Além da obra principal, Los Cantos de Maldoror, de um livro inacabado, intitulado Poésies e de uma gigantesca biobibliografia, Ducasse deixou registros fundamentais que comprovam, cabalmente, sua existência, tais como: a certidão de nascimento, encontrada por volta de 1920 pelos irmãos, Álvaro y Gervasio Guillot Muñoz, na Cúria de Montevidéu; uma foto de 1865 com os condiscípulos da turma de retórica do Liceu de Pau; sete cartas, em poder dos colecionadores de raridades; e o atestado de óbito – Extrait des minutes des actes Nº 768419, expedido pela Prefeitura do Sena. Contudo, seu túmulo e seus restos mortais desapareceram, mas há registros de que seu cadáver foi sepultado no dia 25 de novembro de 1870, numa tumba de cessão temporária na 35ª divisão do Cemitério Montmartre-Norte, e após 57 dias do sepultamento, mais precisamente em 20 de janeiro de 1871, foi trasladado para a 49ª divisão do mesmo cemitério, onde permaneceu até o meado de 1890, quando as autoridades da França transferiram seus restos para um ossuário público.
Acreditamos que o suicídio de Célestine foi um incidente insuperável na vida de Ducasse e também decisivo na formação da sua personalidade e do seu caráter. É provável que, nos seus anos de confinamento nos liceus franceses, ele tenha compreendido e pensado no suicídio como uma forma de ruptura com qualquer fundamentação absoluta. (...) triste como o universo, belo como o suicídio. E é possível supor que, nos seus momentos entediantes, sem ter a quem recorrer, a figura do pai ausente, aparecesse apenas como uma imagem entressonhada. Apesar de tudo, o ódio que Ducasse sentia ou fingia sentir pelo pai, não resistia a um naco de afeto. Não era um ódio legítimo.
É consenso entre os investigadores que o castelhano sempre esteve na gênese do pensamento de Ducasse. As vozes que ele faz reverberar nos Cantos nada mais são do que os ecos da sua infância caótica numa Montevidéu incendida e mortificada pela carnificina das guerras. Não há como negar que o castelhano teve grande influência na sua composição e na sua linguagem. Percebe-se isso até mesmo nas suas improbidades estilísticas, que são, de fato, as marcas que caracterizam um autor em processo contínuo de mutação. Em função dessas flutuações ele se via constantemente ameaçado de falência criativa em função dos sintomas depressivos.

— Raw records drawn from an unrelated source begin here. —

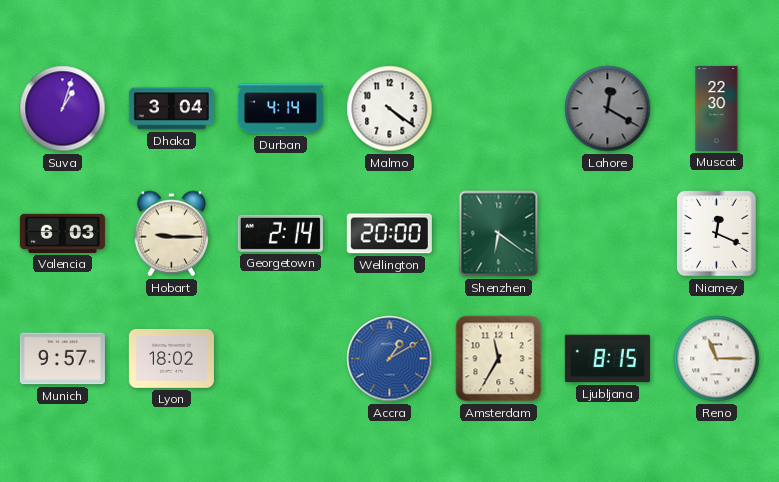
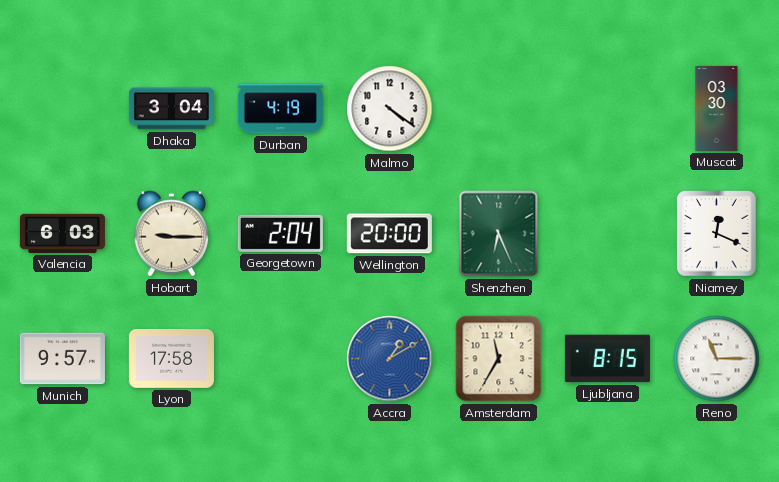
Suva: 1:03 -> none
Durban: 4:14 -> 4:19
Lahore: 12:20 -> none
Muscat: 22:30 -> 03:30
Georgetown: 2:14 -> 2:04
Shenzhen: 6:21 -> 6:26
Lyon: 18:02 -> 17:58
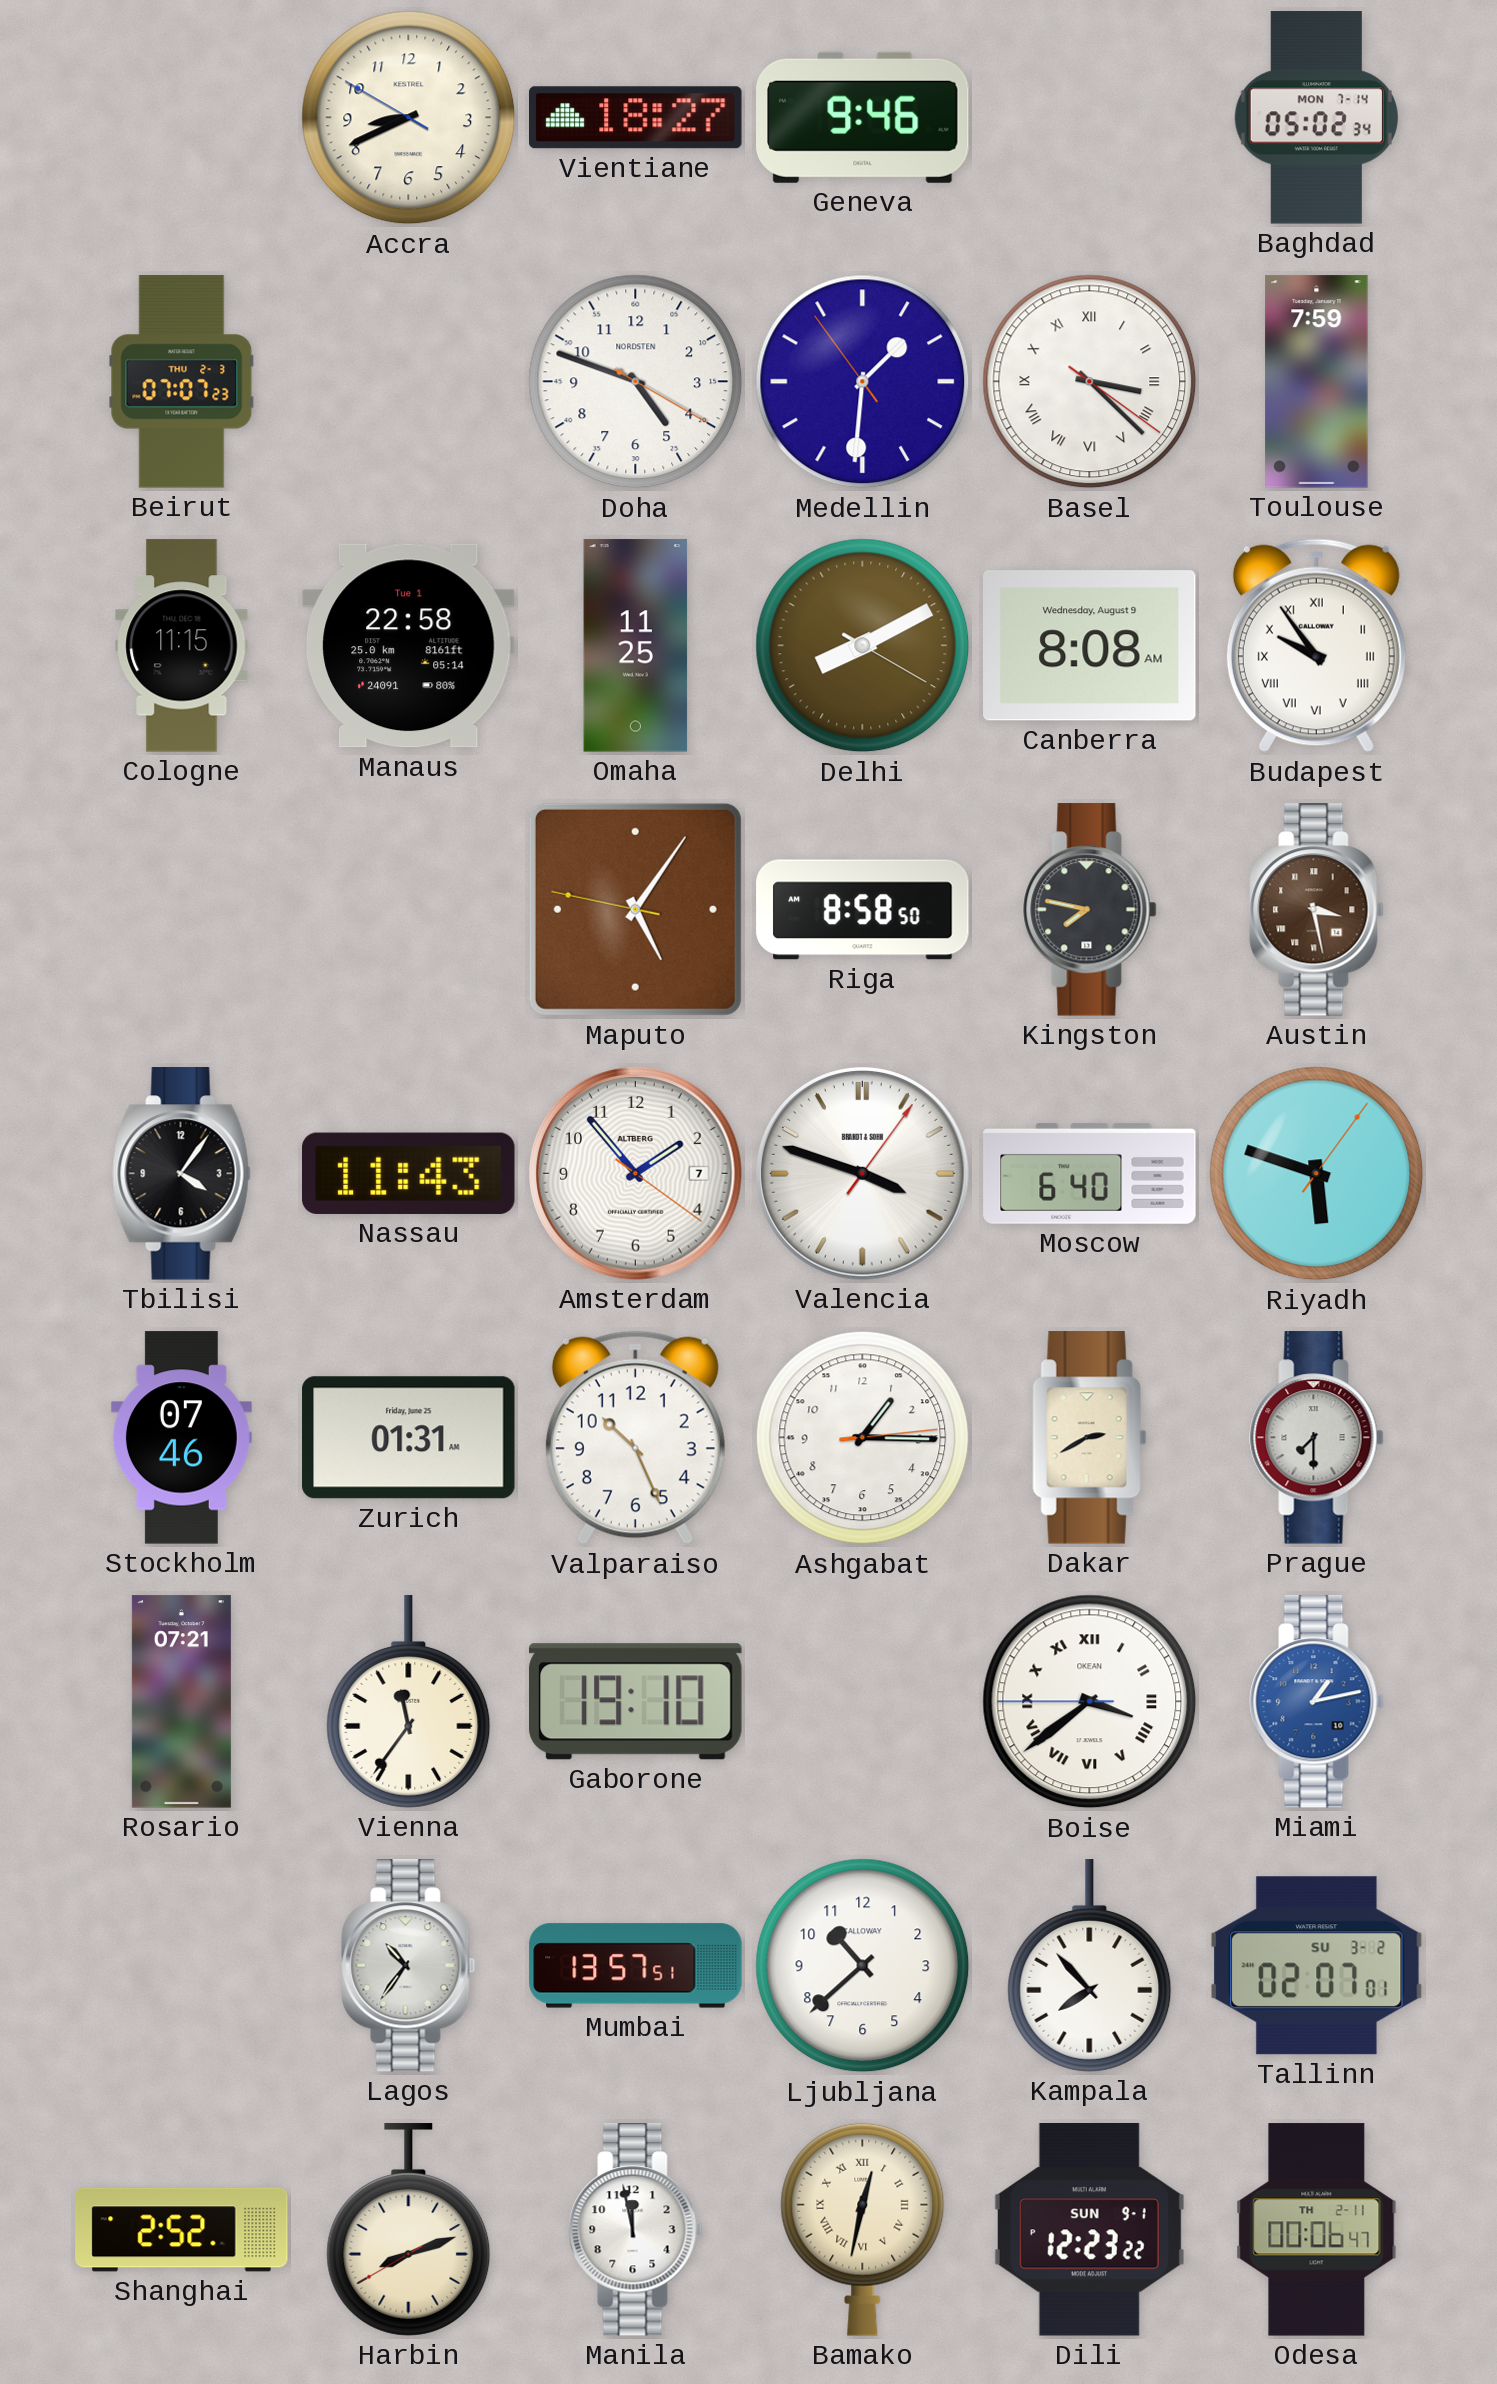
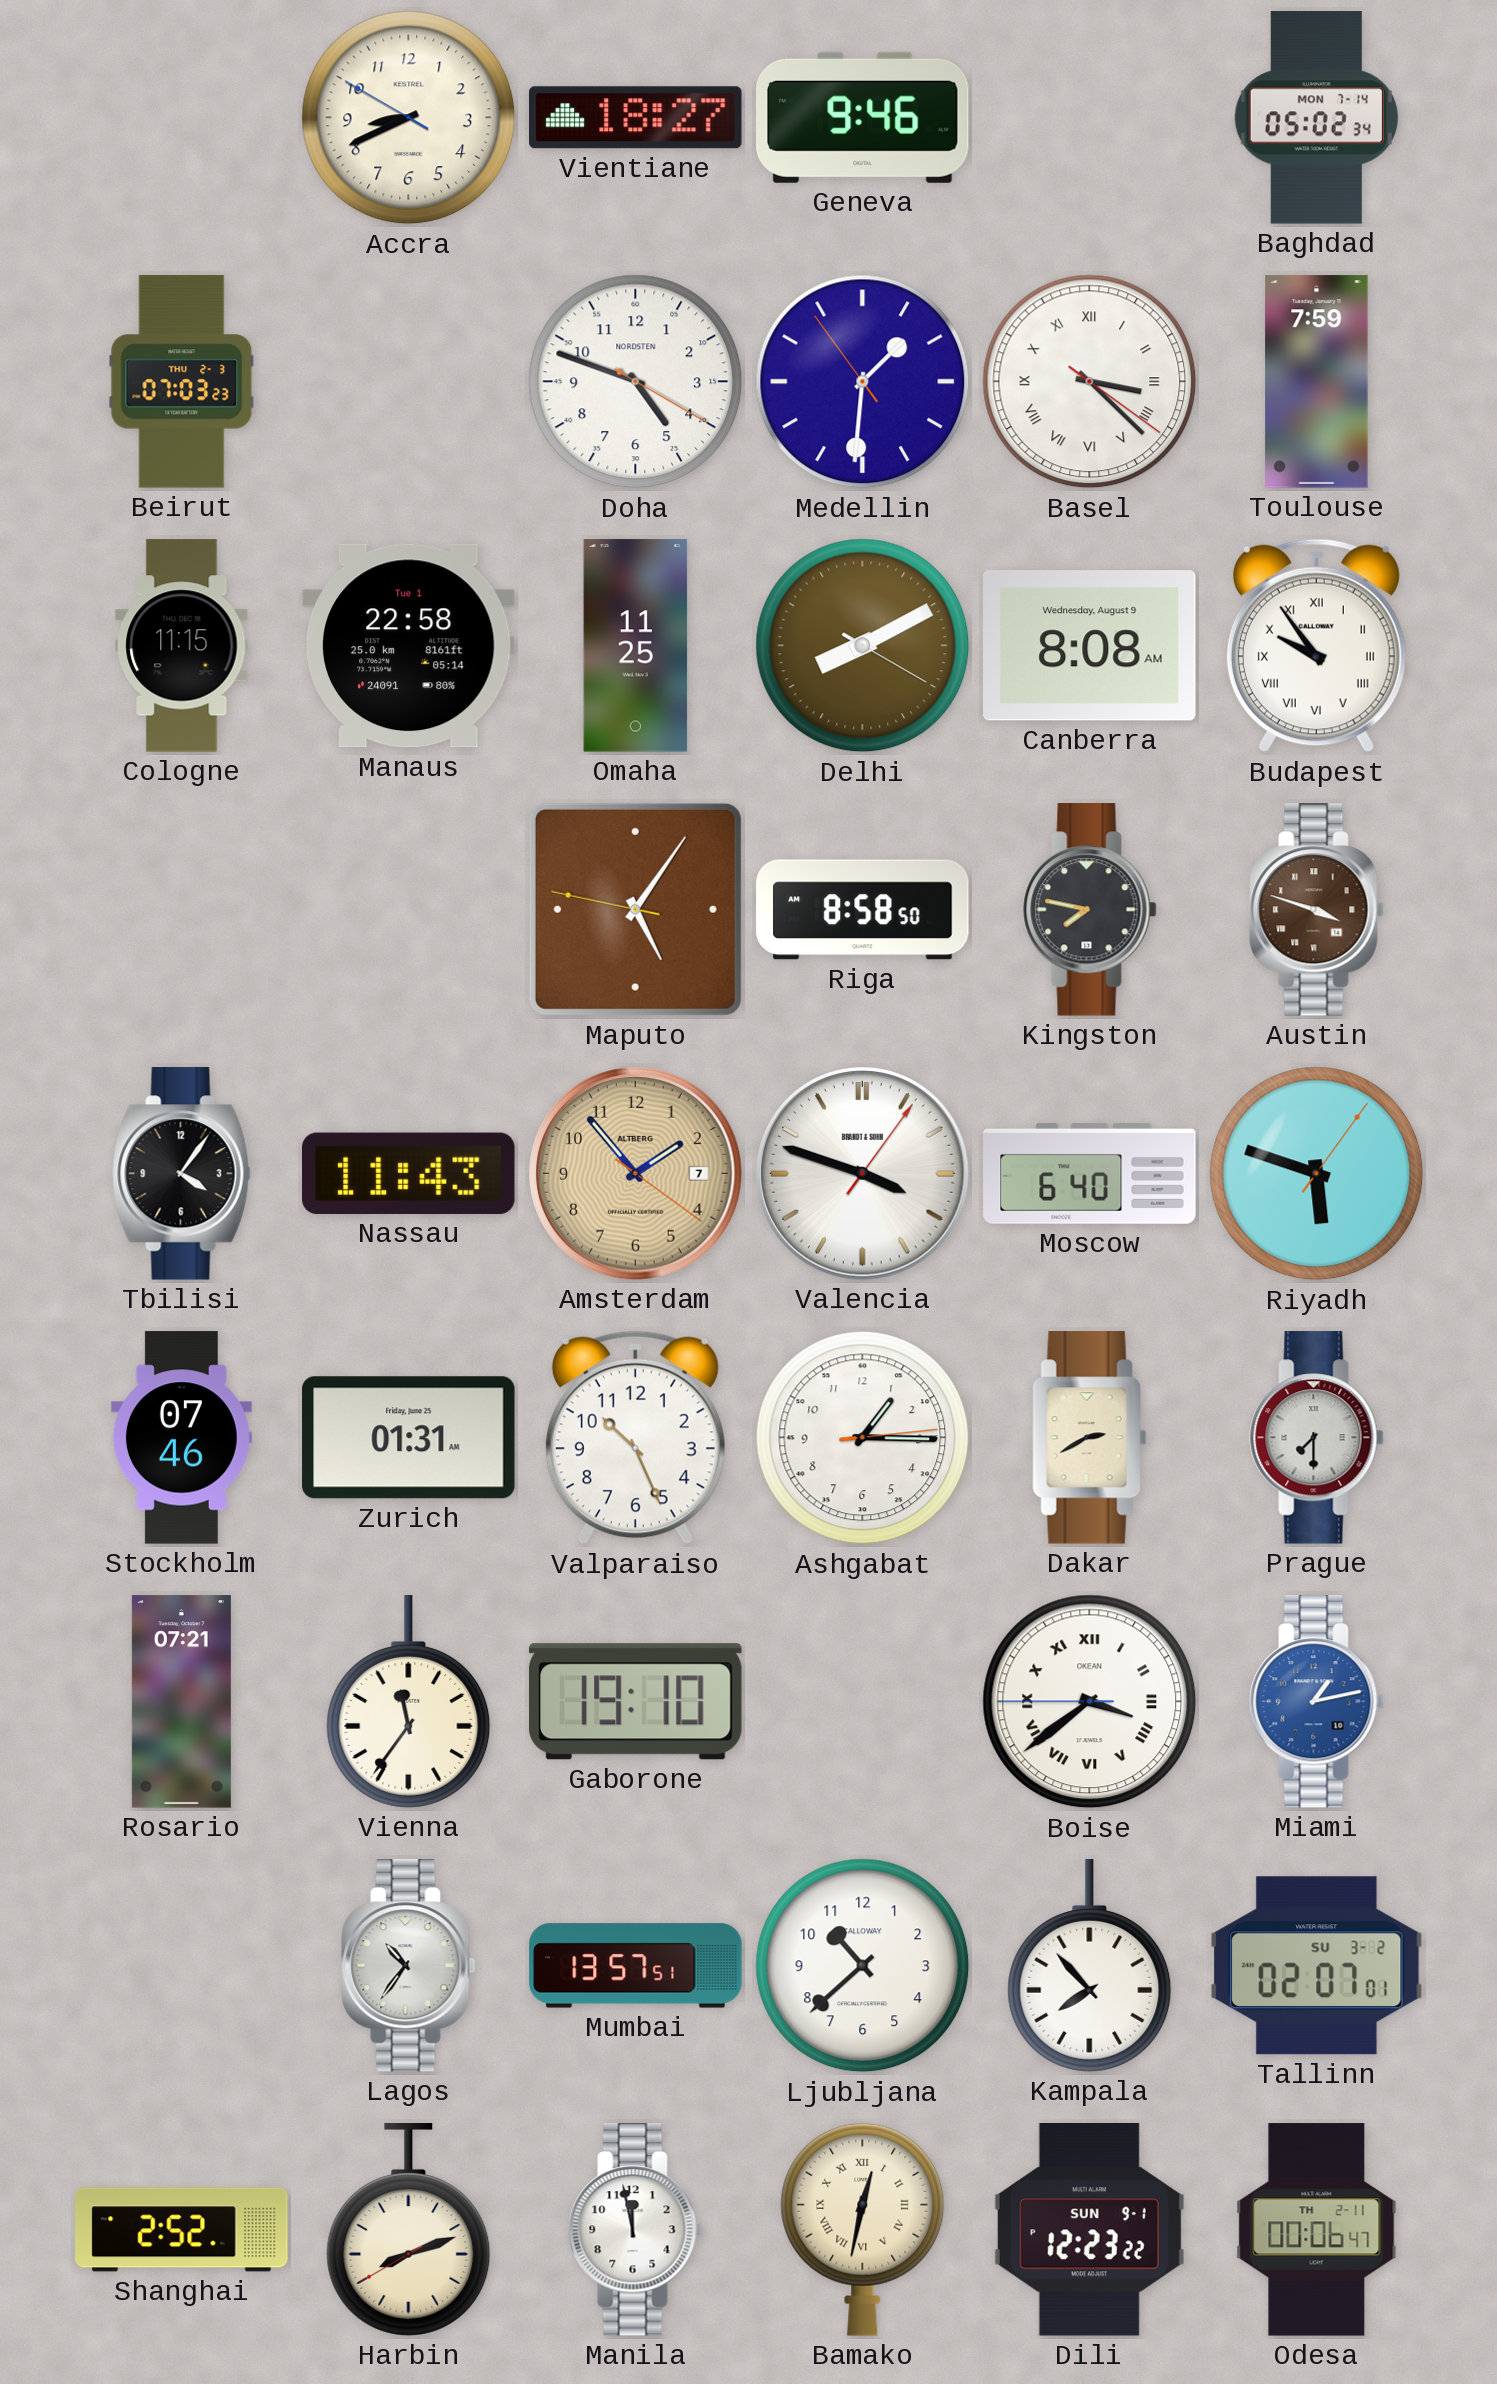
Beirut: 07:07 -> 07:03
Austin: 3:28 -> 3:48
Amsterdam dial: white -> champagne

E aqui cabe a questão: como ignorar que a revolta do seu personagem, Maldoror, são reflexos da sensação sinóptica de tudo o que Ducasse apreendia como experiência sensível na infância?
Uma das acusações mais intrigantes é a de que Ducasse teria plagiado seu cognome a partir de uma corruptela de Lautréaumont, nome de um personagem do escritor francês Eugène Sue, autor de Les Mystères de Paris. Embora pareça verossímil, discordamos dessa hipótese e tudo nos leva a crer que ele inventou para si um cognome extremamente original e estranho, tanto e quanto a etimologia da palavra e o significado que pretendia dar. Fundamentado na tese do bilingüismo em Ducasse, sugerimos o reparo desse equívoco imperdoável da crítica mundial, um erro que vem se repetindo desde o século XIX, tocante ao pseudônimo "Lautréamont", que não é plagio de Eugène Sue. Sustentamos uma hipótese que exprime rigor e consistência, e eclodiu quando associamos a palavra "l'autre", que significa "o outro", com a preposição "a", que indica lugar e como sabemos ser o "a" um metaplasmo de acréscimo que chamamos de epêntese, uma vez justaposto à mont, raiz da palavra Montevidéu, resultou literalmente em Lautréamont, cujo sentido exato, preciso e incontestável é "o outro de Montevidéu", já que o primeiro seria o próprio Ducasse. Claro que um autor de tamanha genialidade não haveria de pecar por tão pouco. Cremos que sua intenção real foi criar mesmo um problema de onomástica, ciente de que amanhã haveríamos de elucidar o enigma.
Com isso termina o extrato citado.